Posts Tagged ‘Illinois’

Illinois, Missouri and Pennsylvania Adopt New Policies to Help Learners Graduate Career Ready

Tuesday, June 27th, 2017

Long after the tassels are turned, the podiums are packed away, and the diplomas framed and positioned on the wall, state policymakers are hard at work devising new policies to help the next class of high school students graduate career ready. Whether through career readiness expectations,  Career Technical Education (CTE) graduation endorsements or alternative CTE graduation pathways, helping learners build the skills they need to be successful in their future careers is a priority for policymakers in Illinois, Missouri and Pennsylvania.

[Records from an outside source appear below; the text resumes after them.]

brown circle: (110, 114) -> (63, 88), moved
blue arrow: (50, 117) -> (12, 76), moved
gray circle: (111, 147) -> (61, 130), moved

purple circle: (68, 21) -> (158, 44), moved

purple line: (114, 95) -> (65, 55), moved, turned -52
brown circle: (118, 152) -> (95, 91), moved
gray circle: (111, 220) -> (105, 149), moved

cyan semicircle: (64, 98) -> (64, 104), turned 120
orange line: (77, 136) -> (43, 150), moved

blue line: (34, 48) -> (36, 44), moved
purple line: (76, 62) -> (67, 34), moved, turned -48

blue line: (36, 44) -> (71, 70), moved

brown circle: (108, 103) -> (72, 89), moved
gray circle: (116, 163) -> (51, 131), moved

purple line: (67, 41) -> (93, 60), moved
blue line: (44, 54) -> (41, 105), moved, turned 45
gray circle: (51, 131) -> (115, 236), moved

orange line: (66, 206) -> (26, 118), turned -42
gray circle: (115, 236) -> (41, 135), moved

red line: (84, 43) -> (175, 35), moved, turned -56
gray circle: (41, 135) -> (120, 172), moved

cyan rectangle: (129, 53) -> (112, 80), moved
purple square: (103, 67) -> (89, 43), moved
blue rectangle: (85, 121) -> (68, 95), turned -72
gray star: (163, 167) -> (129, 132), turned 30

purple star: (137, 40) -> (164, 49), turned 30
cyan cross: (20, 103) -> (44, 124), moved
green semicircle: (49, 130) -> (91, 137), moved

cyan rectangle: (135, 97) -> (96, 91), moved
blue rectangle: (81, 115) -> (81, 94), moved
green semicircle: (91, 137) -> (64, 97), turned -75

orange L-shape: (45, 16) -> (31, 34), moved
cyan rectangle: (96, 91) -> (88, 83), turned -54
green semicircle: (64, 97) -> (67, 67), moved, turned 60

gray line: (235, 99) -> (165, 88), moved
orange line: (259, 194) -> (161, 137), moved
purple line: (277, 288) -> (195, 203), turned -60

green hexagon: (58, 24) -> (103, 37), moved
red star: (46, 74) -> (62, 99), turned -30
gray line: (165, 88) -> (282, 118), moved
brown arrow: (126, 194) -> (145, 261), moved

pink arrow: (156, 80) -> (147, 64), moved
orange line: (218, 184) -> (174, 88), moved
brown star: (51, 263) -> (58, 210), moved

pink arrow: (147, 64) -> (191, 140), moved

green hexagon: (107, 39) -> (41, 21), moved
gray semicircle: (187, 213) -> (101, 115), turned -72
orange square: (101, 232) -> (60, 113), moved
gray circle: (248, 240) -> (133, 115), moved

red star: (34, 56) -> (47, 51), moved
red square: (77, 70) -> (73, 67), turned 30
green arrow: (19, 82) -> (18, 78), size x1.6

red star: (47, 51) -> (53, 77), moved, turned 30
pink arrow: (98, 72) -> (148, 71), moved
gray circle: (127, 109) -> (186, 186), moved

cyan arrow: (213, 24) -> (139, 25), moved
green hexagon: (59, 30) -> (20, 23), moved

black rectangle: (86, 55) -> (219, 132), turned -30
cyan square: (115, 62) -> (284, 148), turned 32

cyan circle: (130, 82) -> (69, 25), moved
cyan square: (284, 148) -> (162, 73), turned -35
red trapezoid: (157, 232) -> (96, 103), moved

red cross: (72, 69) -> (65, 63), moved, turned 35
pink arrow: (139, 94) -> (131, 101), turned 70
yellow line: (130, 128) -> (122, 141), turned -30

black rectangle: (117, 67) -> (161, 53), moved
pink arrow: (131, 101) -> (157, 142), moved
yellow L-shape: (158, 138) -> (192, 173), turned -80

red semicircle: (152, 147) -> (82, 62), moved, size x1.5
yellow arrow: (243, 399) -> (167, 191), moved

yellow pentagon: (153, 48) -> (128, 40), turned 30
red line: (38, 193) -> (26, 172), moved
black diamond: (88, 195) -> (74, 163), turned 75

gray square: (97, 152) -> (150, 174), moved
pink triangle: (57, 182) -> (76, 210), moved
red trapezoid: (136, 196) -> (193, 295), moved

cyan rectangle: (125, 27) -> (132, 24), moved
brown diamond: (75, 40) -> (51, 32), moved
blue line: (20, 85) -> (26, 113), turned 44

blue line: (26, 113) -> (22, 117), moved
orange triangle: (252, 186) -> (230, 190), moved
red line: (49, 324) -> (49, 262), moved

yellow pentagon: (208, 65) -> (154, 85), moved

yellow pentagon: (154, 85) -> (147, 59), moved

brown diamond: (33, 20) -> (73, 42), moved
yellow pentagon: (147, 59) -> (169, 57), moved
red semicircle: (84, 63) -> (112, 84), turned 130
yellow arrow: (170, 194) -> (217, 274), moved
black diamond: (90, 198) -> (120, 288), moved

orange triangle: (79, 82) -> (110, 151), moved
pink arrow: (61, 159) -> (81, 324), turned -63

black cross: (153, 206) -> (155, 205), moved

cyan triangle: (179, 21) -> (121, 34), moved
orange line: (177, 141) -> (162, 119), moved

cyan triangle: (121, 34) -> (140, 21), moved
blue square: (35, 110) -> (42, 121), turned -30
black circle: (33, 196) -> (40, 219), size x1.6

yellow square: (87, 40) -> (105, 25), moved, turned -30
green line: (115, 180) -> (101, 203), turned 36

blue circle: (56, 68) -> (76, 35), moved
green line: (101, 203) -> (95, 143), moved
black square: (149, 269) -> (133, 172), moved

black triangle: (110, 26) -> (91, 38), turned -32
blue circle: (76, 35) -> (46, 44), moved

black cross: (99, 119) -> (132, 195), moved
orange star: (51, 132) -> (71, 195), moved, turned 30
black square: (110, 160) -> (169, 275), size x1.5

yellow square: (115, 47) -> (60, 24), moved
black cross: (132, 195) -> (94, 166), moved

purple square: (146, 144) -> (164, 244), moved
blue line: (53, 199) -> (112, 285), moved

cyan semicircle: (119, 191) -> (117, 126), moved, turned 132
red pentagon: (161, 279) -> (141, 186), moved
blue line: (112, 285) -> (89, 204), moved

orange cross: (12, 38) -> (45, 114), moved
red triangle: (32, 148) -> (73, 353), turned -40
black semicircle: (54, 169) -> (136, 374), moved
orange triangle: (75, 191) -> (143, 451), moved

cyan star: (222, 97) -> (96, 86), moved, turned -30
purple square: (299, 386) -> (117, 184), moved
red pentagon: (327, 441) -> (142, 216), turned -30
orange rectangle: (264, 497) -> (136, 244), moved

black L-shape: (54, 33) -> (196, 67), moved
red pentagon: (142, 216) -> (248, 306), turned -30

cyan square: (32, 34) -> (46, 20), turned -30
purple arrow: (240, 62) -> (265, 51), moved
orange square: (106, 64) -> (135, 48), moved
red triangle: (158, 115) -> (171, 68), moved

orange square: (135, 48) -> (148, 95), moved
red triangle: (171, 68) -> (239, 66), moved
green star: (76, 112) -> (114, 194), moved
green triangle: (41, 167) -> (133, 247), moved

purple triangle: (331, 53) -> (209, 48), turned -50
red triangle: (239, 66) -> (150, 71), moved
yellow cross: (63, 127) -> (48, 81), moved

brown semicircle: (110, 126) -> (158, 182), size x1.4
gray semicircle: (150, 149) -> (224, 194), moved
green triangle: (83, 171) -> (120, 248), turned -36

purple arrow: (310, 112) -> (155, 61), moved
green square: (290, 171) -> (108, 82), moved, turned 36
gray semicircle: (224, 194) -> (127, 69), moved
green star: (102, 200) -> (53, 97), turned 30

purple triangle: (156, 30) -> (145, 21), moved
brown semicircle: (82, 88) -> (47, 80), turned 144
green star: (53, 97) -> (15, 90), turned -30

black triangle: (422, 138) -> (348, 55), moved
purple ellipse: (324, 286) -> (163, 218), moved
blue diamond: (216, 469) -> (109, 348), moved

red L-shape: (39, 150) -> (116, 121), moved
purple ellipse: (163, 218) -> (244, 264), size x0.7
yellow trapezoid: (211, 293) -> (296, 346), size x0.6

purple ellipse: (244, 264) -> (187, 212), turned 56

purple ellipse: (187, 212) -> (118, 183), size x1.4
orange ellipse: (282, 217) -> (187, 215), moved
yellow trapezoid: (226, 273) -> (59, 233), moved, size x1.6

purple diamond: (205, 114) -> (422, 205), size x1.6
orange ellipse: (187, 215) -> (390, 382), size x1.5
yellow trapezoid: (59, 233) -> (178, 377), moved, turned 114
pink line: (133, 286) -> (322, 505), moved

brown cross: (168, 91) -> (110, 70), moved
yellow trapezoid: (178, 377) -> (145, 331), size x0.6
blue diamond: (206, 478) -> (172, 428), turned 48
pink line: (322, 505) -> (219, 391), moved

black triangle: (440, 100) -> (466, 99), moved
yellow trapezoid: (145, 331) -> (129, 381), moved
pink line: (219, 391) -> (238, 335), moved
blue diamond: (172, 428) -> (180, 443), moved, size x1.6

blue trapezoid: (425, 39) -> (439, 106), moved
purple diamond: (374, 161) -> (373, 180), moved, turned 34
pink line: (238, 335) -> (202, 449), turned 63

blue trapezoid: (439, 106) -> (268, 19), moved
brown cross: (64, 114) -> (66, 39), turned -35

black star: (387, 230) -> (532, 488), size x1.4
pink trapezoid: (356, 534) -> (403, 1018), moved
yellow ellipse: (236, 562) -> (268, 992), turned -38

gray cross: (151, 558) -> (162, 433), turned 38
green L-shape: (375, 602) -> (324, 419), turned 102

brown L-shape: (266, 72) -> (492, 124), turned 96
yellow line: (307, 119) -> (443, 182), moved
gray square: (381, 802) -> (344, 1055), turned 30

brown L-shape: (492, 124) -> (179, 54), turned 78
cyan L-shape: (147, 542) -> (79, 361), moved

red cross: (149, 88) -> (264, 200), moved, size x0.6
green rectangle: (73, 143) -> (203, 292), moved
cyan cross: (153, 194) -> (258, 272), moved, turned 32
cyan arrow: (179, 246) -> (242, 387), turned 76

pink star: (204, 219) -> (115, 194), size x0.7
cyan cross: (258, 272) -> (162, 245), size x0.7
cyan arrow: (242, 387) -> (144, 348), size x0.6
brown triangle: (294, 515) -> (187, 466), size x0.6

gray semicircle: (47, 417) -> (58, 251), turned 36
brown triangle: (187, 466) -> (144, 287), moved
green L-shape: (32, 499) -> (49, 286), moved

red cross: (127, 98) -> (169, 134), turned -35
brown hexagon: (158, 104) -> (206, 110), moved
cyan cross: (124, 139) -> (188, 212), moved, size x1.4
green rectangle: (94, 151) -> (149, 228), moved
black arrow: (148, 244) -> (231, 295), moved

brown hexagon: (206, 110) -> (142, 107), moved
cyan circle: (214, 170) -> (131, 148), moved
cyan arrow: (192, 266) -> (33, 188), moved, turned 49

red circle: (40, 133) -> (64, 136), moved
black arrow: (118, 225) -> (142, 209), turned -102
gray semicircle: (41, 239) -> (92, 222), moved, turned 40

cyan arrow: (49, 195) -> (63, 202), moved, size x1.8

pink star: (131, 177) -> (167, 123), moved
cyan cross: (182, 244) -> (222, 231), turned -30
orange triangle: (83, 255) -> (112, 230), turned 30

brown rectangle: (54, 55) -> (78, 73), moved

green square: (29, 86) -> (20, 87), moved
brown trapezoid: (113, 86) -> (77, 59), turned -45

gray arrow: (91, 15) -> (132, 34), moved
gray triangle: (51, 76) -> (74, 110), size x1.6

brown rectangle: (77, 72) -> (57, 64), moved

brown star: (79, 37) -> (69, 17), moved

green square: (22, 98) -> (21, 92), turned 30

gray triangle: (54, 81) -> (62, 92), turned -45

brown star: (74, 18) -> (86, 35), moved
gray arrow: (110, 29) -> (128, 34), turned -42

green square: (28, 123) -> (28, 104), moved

In Illinois, a new Postsecondary and Career Expectations (PaCE) framework comes on the heels of 2016’s Postsecondary and Workforce Readiness Act. That legislation, designed to enhance the Illinois education system to better prepare learners for college and the workforce, adopted a number of strategies including a competency-based learning pilot, college and career pathway endorsements, and supports for educators and district leaders. Specifically, the law directed the Illinois State Board of Education and other state agencies to identify expectations for students between grades 8 through 12 to be prepared for success after high school. Under the law, these expectations would need to focus on career exploration and development; postsecondary institution exploration, preparation and selection; and financial aid and financial literacy.

Earlier this month, the Illinois State Board of Education formally released the newly-developed PaCE framework, outlining guidelines for college- and career-focused activities at each grade level. Many expectations are aligned to a student’s self-identified career pathway. By the end of 10th grade, for example, students are expected to participate in a mock interview, create a sample resume, and identify an internship opportunity related to their career pathway. However, career exploration is emphasized in earlier grades through Career ClusterⓇ interest surveys and career exploration days. Though use of the framework is voluntary, it is designed to empower local educators and administrators to better target supports to students to ensure they are on track for success after graduation.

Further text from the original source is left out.